Василий Смирнов - Открытие мира
Он ощупал напуск матроски, сжал его покрепче свободной рукой, а другой потянул за собой Катьку.
Вскоре они оглохли от приятного галдежа и, рискуя быть раздавленными, продрались к палаткам. На глаза им попались игрушки - лошадки на колесах, куклы в шляпках, с распущенными косами, точь-в-точь такие, как пел в канаве Саша Пупа, трубы и свистульки, пистолеты и прочие чудеса, которых у них не было. Разгоревшись, Катька и Шурка выбирали глазами, что им нравилось, толкаясь и смеясь, указывали пальцами на игрушки, как бы покупая, и кричали друг другу:
- Чур, это моя!
- Чур, это моя!
Они так увлеклись, что мешали другим, настоящим покупателям и, наверное, долго бы не отошли от игрушек, если бы сердитый бородатый продавец не прогнал их прочь.

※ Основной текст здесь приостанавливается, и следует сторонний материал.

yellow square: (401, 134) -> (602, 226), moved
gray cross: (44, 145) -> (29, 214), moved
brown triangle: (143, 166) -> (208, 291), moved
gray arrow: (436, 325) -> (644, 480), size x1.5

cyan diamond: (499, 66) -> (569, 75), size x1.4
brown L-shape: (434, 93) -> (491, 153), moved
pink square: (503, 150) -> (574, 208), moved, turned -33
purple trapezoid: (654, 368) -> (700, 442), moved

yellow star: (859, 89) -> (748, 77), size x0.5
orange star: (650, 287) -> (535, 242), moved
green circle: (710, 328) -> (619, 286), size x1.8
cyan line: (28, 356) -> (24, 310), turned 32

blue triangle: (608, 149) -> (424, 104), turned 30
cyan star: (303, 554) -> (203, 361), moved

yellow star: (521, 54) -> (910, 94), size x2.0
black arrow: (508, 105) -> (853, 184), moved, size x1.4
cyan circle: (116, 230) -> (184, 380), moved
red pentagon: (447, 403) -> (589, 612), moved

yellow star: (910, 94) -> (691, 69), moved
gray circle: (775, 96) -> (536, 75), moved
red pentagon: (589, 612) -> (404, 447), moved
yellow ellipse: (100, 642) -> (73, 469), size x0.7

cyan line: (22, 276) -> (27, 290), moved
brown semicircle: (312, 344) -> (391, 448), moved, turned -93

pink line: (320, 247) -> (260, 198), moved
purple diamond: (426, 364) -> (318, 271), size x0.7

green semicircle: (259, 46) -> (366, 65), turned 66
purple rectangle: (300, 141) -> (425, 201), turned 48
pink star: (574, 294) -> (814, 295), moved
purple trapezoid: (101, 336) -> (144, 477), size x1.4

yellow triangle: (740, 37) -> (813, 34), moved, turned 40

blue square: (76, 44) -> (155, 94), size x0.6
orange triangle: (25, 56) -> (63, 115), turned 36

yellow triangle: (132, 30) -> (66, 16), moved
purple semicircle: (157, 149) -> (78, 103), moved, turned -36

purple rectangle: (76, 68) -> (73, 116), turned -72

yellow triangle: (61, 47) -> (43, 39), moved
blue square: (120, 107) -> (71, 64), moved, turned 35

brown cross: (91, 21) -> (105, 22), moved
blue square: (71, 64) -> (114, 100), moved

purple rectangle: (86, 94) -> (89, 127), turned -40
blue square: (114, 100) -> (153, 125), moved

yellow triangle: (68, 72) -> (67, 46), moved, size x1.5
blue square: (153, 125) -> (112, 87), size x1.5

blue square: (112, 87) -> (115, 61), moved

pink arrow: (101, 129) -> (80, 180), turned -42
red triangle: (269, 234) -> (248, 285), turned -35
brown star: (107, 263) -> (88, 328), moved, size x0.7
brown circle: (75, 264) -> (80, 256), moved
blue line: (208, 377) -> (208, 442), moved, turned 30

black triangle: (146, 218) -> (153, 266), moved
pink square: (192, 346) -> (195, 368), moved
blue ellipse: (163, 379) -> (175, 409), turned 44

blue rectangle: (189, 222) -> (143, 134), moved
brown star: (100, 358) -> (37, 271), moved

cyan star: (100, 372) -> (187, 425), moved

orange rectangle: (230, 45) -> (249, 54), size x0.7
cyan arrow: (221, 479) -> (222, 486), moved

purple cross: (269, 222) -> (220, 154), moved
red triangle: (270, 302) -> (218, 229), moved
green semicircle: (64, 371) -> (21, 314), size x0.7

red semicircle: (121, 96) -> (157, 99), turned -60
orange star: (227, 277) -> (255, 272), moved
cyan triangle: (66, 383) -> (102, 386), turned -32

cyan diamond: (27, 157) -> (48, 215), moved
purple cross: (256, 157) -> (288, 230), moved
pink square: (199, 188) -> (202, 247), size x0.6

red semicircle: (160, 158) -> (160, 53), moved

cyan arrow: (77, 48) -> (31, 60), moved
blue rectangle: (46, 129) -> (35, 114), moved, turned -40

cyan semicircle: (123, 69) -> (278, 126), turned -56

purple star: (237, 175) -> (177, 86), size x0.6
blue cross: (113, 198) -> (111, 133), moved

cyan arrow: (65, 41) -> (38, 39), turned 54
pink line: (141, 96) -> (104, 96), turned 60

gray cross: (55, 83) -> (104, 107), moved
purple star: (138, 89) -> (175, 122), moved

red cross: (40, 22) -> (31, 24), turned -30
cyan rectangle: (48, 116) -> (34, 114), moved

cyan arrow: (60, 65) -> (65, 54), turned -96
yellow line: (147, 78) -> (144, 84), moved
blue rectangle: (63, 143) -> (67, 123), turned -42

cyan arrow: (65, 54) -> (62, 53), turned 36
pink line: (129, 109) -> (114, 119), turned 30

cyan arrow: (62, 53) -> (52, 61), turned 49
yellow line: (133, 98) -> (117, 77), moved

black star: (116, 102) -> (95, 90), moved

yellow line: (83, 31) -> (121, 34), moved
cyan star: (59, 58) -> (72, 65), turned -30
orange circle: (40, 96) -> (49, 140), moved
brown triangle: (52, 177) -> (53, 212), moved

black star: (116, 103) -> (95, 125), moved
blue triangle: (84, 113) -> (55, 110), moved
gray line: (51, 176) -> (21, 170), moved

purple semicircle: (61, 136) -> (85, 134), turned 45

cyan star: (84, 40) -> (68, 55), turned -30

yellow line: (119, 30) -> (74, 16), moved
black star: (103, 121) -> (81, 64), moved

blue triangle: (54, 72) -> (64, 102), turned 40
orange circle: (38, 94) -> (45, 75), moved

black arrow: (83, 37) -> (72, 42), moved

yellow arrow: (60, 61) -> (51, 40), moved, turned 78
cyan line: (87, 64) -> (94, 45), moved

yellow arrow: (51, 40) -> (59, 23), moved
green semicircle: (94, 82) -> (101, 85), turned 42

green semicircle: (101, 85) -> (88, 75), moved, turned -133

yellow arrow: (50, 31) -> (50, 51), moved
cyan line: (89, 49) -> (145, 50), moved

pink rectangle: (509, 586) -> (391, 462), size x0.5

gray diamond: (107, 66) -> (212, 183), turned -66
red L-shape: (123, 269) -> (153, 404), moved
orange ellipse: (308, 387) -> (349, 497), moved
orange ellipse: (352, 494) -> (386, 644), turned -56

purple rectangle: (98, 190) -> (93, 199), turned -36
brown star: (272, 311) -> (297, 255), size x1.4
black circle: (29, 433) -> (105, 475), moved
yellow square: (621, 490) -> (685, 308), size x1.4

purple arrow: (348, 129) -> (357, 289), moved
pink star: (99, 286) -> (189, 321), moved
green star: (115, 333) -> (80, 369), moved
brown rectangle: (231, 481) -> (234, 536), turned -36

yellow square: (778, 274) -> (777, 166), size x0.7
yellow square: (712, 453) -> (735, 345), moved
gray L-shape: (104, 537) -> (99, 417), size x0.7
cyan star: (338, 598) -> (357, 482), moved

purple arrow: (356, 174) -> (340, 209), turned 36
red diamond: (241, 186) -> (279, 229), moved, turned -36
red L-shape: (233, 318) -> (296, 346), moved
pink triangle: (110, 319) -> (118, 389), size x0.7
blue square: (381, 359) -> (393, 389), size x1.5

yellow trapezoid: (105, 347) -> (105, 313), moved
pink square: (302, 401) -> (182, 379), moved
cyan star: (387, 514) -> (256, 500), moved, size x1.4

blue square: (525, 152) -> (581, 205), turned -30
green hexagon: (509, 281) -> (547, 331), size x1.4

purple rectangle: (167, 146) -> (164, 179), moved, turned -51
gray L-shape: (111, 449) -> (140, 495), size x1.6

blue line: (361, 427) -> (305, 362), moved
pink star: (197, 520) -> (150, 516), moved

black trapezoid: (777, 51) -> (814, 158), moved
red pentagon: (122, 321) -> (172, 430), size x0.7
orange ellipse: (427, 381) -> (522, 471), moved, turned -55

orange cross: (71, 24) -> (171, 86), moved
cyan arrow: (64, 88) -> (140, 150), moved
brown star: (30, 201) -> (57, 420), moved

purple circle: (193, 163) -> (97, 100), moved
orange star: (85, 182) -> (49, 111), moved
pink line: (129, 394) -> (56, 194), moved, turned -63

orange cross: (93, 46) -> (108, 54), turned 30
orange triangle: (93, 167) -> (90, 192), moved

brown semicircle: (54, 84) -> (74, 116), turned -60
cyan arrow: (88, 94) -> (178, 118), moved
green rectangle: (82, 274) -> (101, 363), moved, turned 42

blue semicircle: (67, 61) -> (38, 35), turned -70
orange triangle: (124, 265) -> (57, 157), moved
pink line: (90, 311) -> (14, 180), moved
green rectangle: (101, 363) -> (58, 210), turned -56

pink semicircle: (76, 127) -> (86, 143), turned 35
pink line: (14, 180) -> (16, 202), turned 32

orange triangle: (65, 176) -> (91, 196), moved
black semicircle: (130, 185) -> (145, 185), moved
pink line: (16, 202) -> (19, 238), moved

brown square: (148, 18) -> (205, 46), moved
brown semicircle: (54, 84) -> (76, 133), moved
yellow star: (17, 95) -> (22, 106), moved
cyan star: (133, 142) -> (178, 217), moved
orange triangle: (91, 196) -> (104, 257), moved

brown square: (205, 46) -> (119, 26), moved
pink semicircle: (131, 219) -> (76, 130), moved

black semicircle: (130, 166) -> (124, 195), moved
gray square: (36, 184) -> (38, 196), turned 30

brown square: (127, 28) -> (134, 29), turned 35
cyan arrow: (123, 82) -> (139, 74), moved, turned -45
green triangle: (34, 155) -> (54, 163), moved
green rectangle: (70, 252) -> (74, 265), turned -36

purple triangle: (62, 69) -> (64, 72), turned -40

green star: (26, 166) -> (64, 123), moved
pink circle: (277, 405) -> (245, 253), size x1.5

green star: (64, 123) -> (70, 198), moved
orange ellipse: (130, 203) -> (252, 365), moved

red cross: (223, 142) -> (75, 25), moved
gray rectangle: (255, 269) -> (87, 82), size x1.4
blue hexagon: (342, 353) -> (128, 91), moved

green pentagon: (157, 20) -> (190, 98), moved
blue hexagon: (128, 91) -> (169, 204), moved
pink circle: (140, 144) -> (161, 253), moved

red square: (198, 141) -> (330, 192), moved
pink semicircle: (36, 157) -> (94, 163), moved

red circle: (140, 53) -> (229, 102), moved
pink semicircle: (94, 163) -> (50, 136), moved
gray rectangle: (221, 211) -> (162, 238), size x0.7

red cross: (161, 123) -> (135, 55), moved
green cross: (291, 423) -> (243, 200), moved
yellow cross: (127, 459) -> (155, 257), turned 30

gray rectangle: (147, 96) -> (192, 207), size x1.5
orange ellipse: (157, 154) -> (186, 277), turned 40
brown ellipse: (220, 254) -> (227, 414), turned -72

Немного опомнившись, Шурка повел Катьку к кваснику. Они выпили по два стакана кислого, мутного и теплого кваса, выпили не торопясь, глоточек по глоточку, стараясь, насколько можно, продлить удовольствие. Шурка независимо и важно расплатился грошиками и копейками, не трогая серебряного капитала. Потом купил Катьке сахарную куколку, а себе сахарные часы. То и другое они съели тут же, не отходя от прилавка, и снова купили куколку и часы, хотя в них было больше картофельной муки и краски, чем сахара. Затем жених подарил своей невесте половину стакана китайских орешков, а остальную часть орехового запаса отправил себе в карман. Он собрался купить, как обещал, и фунт медовых, темных от патоки и изюма пряников, но они оказались очень дорогими, и Катька остановила щедрого жениха, сунувшего было руку за напуск матроски.
- Побереги, - тоненько сказала маленькая хозяйка. - Разменяешь полтинничек - и его не будет... Давай купим по одному пряничку.
Они так и сделали. И, жуя пряники, щелкая орехами, довольные и почти сытые, принялись толкаться возле палаток, возов, раскидных столиков, всему радуясь и всем наслаждаясь.
Бабка Ольга торговала красивую косынку, желтую, по полю голубыми цветочками, прямо как настоящие. В такой косынке молодухам в сенокос ходить. Ай да бабка Ольга, губа не дура! Она хотела померить косынку и уж накинула на голову, да продавец отнял, сказав, что товар нежный, изомнется. Бабка полаяла-поругала немного продавца, но косынку, однако, взяла, так она ей приглянулась, по душе пришлась. Носи на здоровье, бабка Ольга!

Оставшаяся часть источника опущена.